New IDC research (commissioned by MongoDB) shows Australian AI leaders can unlock a 3x digital revenue boost by addressing existing tech debt, before scaling AI further. Nearly half of Australian SMEs are already using AI, but a significant AI confidence gap means most are driving a high-performance vehicle without knowing how to change gears. The fix is disciplined and strategic: fix the foundation first, build genuine AI literacy across the organisation, then scale with confidence.

What does "3x digital revenue" actually mean, and where does the number come from?

IDC's research is unambiguous: Australian AI leaders who address their tech debt can unlock three times the digital revenue compared to those who don't. That isn't a marginal uplift from a new feature, it's a structural advantage created by getting the fundamentals right. The research (commissioned by MongoDB) points to a reality most business owners already sense but haven't yet quantified: the bottleneck isn't AI capability. It's the state of the systems underneath it.

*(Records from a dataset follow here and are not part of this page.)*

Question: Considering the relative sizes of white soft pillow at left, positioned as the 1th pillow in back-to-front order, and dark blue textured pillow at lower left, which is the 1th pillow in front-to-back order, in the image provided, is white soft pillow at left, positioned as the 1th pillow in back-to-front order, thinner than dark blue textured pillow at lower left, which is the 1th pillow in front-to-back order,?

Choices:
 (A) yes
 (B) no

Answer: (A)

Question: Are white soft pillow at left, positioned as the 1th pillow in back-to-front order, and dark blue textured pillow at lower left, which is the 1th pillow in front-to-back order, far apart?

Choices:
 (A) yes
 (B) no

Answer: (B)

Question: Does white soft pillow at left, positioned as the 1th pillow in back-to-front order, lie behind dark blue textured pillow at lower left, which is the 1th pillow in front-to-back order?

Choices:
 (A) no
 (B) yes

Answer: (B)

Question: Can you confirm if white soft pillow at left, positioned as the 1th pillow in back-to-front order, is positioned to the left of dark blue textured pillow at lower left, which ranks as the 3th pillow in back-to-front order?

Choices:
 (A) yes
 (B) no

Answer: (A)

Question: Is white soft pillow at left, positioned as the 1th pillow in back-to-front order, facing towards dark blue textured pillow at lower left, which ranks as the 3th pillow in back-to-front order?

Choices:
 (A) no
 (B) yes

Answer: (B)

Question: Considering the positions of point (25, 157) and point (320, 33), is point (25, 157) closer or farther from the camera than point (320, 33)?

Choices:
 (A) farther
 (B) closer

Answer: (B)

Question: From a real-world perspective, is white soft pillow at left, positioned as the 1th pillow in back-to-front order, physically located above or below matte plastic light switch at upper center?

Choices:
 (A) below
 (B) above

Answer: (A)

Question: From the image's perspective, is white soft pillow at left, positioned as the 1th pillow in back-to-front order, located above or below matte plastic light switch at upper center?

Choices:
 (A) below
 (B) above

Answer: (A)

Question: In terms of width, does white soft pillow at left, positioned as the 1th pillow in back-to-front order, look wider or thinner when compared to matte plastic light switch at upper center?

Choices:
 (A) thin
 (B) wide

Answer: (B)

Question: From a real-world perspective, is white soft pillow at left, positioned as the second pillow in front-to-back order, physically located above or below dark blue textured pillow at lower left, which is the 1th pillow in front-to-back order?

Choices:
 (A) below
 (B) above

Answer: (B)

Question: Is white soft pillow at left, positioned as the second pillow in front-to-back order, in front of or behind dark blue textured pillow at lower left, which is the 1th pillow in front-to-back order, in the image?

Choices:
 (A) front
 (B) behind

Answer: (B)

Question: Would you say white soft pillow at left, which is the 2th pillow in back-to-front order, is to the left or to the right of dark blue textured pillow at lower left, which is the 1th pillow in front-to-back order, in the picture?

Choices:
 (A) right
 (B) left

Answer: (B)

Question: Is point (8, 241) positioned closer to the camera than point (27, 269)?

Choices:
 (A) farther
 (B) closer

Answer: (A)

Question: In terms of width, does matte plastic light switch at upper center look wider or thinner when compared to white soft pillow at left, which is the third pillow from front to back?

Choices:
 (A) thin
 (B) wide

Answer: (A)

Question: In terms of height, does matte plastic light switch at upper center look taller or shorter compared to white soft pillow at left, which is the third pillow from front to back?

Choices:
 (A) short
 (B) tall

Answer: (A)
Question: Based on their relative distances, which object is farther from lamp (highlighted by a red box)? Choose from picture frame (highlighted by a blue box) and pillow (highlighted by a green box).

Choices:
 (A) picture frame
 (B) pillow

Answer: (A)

Three times the revenue. Not from some futuristic, unproven technology. From getting your house in order and then leveraging AI properly. That distinction matters enormously.

What is tech debt, and why does it cripple AI before it even starts?

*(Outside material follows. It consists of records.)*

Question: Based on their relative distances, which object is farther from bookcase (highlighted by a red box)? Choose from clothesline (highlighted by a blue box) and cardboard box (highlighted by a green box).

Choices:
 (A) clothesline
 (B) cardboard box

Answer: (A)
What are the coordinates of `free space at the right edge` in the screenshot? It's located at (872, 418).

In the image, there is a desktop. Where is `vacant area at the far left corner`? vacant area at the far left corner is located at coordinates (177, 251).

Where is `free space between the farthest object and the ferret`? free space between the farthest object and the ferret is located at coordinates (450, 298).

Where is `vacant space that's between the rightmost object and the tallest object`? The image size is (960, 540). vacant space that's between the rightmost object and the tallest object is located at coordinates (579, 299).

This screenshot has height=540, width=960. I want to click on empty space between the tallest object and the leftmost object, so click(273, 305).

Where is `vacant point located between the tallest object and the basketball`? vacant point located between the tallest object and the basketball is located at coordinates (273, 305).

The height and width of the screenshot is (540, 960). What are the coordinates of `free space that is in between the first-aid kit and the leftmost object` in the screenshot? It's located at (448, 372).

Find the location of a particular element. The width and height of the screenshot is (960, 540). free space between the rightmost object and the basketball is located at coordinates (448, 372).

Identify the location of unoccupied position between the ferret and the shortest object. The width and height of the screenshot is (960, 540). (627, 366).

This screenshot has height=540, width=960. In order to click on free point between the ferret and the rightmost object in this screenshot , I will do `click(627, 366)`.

Tech debt is the accumulated weight of quick fixes, outdated platforms, poorly integrated software, and legacy infrastructure that businesses defer because it's never quite urgent enough. Every shortcut taken, every system left unmodernised, every data silo left unaddressed, it all compounds.

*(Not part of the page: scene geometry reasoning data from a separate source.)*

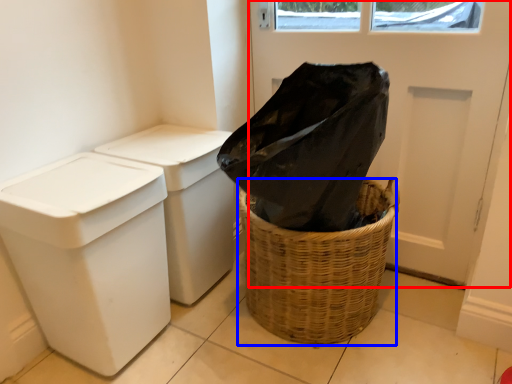 Question: Which object appears closest to the camera in this image, screen door (highlighted by a red box) or basket container (highlighted by a blue box)?

Choices:
 (A) screen door
 (B) basket container

Answer: (B) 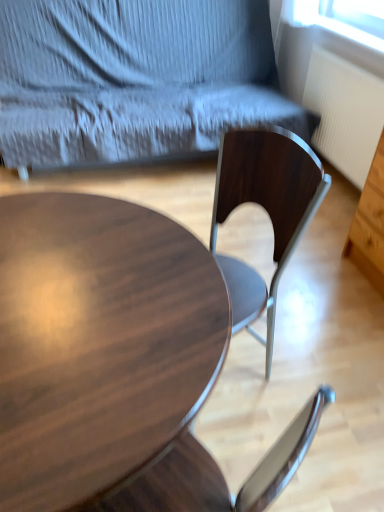 What do you see at coordinates (133, 79) in the screenshot? The width and height of the screenshot is (384, 512). I see `wooden chair at center` at bounding box center [133, 79].

Where is `shiny dark wood coffee table at center`? This screenshot has width=384, height=512. shiny dark wood coffee table at center is located at coordinates (97, 342).

Find the location of `wooden chair at center`. wooden chair at center is located at coordinates (133, 79).

Based on their positions, is wooden chair at center located to the left or right of white ribbed radiator at right?

From the image, it's evident that wooden chair at center is to the left of white ribbed radiator at right.

From the image's perspective, would you say wooden chair at center is shown under white ribbed radiator at right?

Actually, wooden chair at center appears above white ribbed radiator at right in the image.

Can you confirm if wooden chair at center is shorter than white ribbed radiator at right?

No.

Considering the sizes of objects wooden chair at center and white ribbed radiator at right in the image provided, who is smaller, wooden chair at center or white ribbed radiator at right?

white ribbed radiator at right is smaller.

Is wooden chair at center oriented away from shiny dark wood coffee table at center?

No, shiny dark wood coffee table at center is not at the back of wooden chair at center.

From the image's perspective, between wooden chair at center and shiny dark wood coffee table at center, who is located below?

shiny dark wood coffee table at center appears lower in the image.

Is wooden chair at center shorter than shiny dark wood coffee table at center?

In fact, wooden chair at center may be taller than shiny dark wood coffee table at center.

Is wooden chair at center to the right of shiny dark wood coffee table at center from the viewer's perspective?

Correct, you'll find wooden chair at center to the right of shiny dark wood coffee table at center.

Can you confirm if shiny dark wood coffee table at center is positioned to the left of wooden chair at center?

Indeed, shiny dark wood coffee table at center is positioned on the left side of wooden chair at center.

Is shiny dark wood coffee table at center turned away from wooden chair at center?

No.

Looking at this image, between shiny dark wood coffee table at center and wooden chair at center, which one has smaller size?

Smaller between the two is shiny dark wood coffee table at center.

From a real-world perspective, which is physically below, white ribbed radiator at right or wooden chair at center?

In real-world perspective, white ribbed radiator at right is lower.

Is white ribbed radiator at right oriented away from wooden chair at center?

No, white ribbed radiator at right is not facing the opposite direction of wooden chair at center.

Who is taller, white ribbed radiator at right or wooden chair at center?

Standing taller between the two is wooden chair at center.

Which of these two, white ribbed radiator at right or wooden chair at center, is bigger?

With larger size is wooden chair at center.

Considering the sizes of objects white ribbed radiator at right and shiny dark wood coffee table at center in the image provided, who is wider, white ribbed radiator at right or shiny dark wood coffee table at center?

With larger width is shiny dark wood coffee table at center.

Would you say white ribbed radiator at right contains shiny dark wood coffee table at center?

That's incorrect, shiny dark wood coffee table at center is not inside white ribbed radiator at right.

Is point (357, 91) positioned before point (148, 446)?

That is False.

Which of these two, shiny dark wood coffee table at center or white ribbed radiator at right, is thinner?

white ribbed radiator at right is thinner.

Considering the sizes of shiny dark wood coffee table at center and white ribbed radiator at right in the image, is shiny dark wood coffee table at center bigger or smaller than white ribbed radiator at right?

Clearly, shiny dark wood coffee table at center is larger in size than white ribbed radiator at right.

Which is more to the right, shiny dark wood coffee table at center or white ribbed radiator at right?

white ribbed radiator at right is more to the right.

Find the location of a particular element. radiator behind the wooden chair at center is located at coordinates (344, 113).

Image resolution: width=384 pixels, height=512 pixels. What are the coordinates of `chair above the shiny dark wood coffee table at center (from a real-world perspective)` in the screenshot? It's located at (133, 79).

Estimate the real-world distances between objects in this image. Which object is further from wooden chair at center, shiny dark wood coffee table at center or white ribbed radiator at right?

shiny dark wood coffee table at center.

Which object lies nearer to the anchor point white ribbed radiator at right, shiny dark wood coffee table at center or wooden chair at center?

The object closer to white ribbed radiator at right is wooden chair at center.

From the image, which object appears to be nearer to shiny dark wood coffee table at center, wooden chair at center or white ribbed radiator at right?

Based on the image, wooden chair at center appears to be nearer to shiny dark wood coffee table at center.

Considering their positions, is wooden chair at center positioned further to white ribbed radiator at right than shiny dark wood coffee table at center?

shiny dark wood coffee table at center is further to white ribbed radiator at right.

From the image, which object appears to be farther from shiny dark wood coffee table at center, white ribbed radiator at right or wooden chair at center?

white ribbed radiator at right lies further to shiny dark wood coffee table at center than the other object.

Based on their spatial positions, is white ribbed radiator at right or shiny dark wood coffee table at center closer to wooden chair at center?

Based on the image, white ribbed radiator at right appears to be nearer to wooden chair at center.

At what (x,y) coordinates should I click in order to perform the action: click on chair between shiny dark wood coffee table at center and white ribbed radiator at right in the front-back direction. Please return your answer as a coordinate pair (x, y). Looking at the image, I should click on (133, 79). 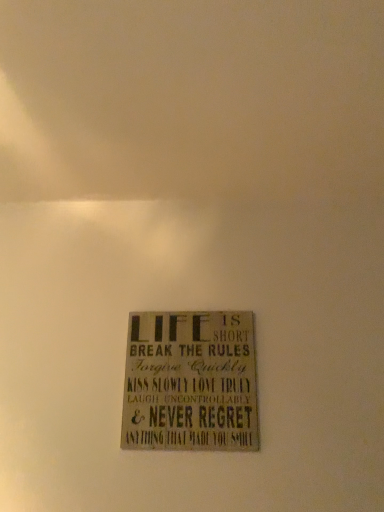 This screenshot has width=384, height=512. What do you see at coordinates (190, 382) in the screenshot? I see `wooden signboard at center` at bounding box center [190, 382].

Image resolution: width=384 pixels, height=512 pixels. Find the location of `wooden signboard at center`. wooden signboard at center is located at coordinates (190, 382).

Measure the distance between wooden signboard at center and camera.

They are 36.34 inches apart.

Image resolution: width=384 pixels, height=512 pixels. I want to click on wooden signboard at center, so click(x=190, y=382). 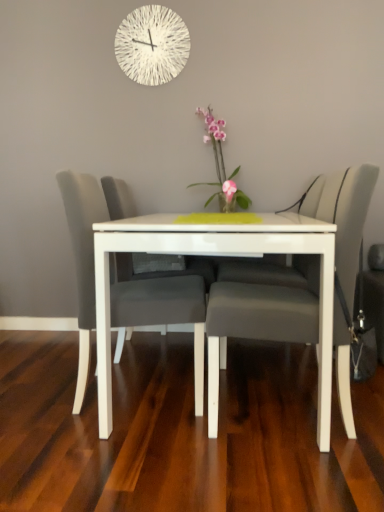 Locate an element on the screen. This screenshot has height=512, width=384. vacant space that is to the left of matte gray chair at center, the first chair viewed from the left is located at coordinates (36, 392). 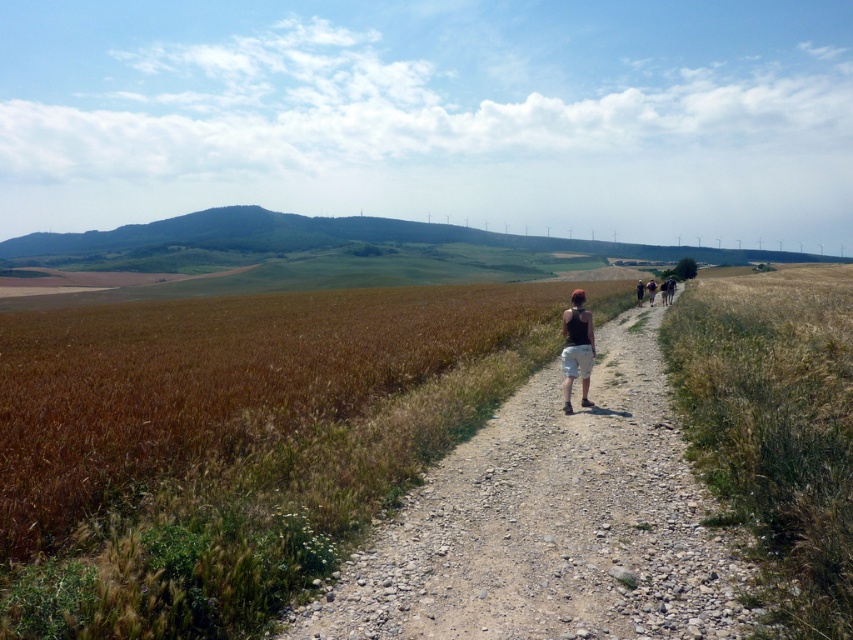 Can you confirm if dirt path at center is shorter than brown cotton shorts at center-right?

Indeed, dirt path at center has a lesser height compared to brown cotton shorts at center-right.

Who is positioned more to the right, dirt path at center or brown cotton shorts at center-right?

Positioned to the right is brown cotton shorts at center-right.

Find the location of a particular element. The height and width of the screenshot is (640, 853). dirt path at center is located at coordinates (550, 524).

Between dark brown shorts at center-right and brown cotton shorts at center-right, which one has more height?

With more height is brown cotton shorts at center-right.

Between dark brown shorts at center-right and brown cotton shorts at center-right, which one appears on the left side from the viewer's perspective?

Positioned to the left is brown cotton shorts at center-right.

Between point (651, 292) and point (641, 301), which one is positioned behind?

The point (641, 301) is more distant.

The image size is (853, 640). In order to click on dark brown shorts at center-right in this screenshot , I will do `click(650, 291)`.

Does point (485, 456) come farther from viewer compared to point (589, 317)?

No, it is not.

Which is behind, point (515, 403) or point (590, 358)?

Positioned behind is point (515, 403).

At what (x,y) coordinates should I click in order to perform the action: click on dirt path at center. Please return your answer as a coordinate pair (x, y). Image resolution: width=853 pixels, height=640 pixels. Looking at the image, I should click on (550, 524).

This screenshot has height=640, width=853. I want to click on dirt path at center, so click(x=550, y=524). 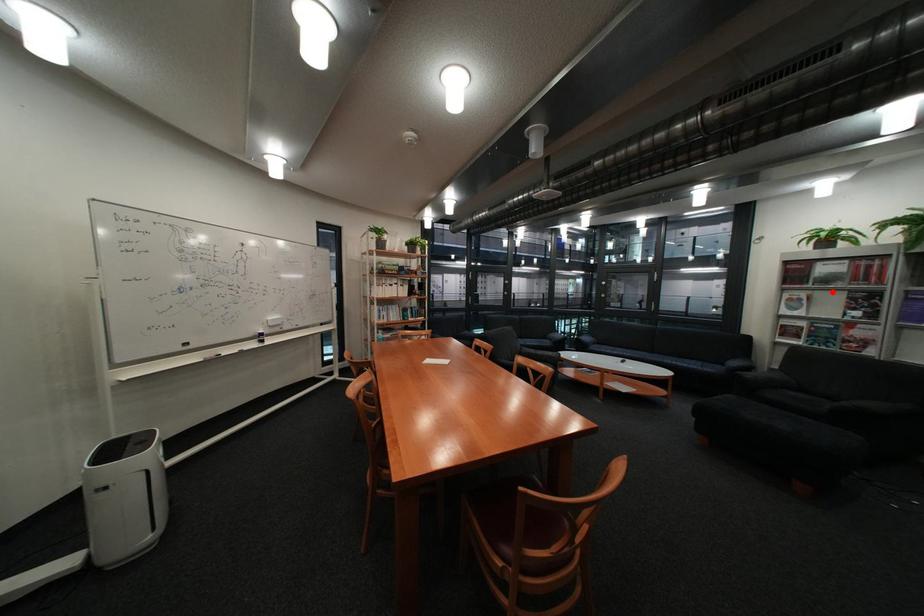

The core problem for AI: AI doesn't fix bad foundations. It amplifies them. Poor data quality produces poor AI outputs. Poorly integrated systems mean the AI is working with incomplete or contradictory information. Legacy infrastructure creates instability that cascades unpredictably once AI is layered on top. Bolting advanced AI onto a rickety tech stack is like building a skyscraper on quicksand, the instability doesn't disappear, it compounds at scale.

What is the AI confidence gap, and why is it dangerous?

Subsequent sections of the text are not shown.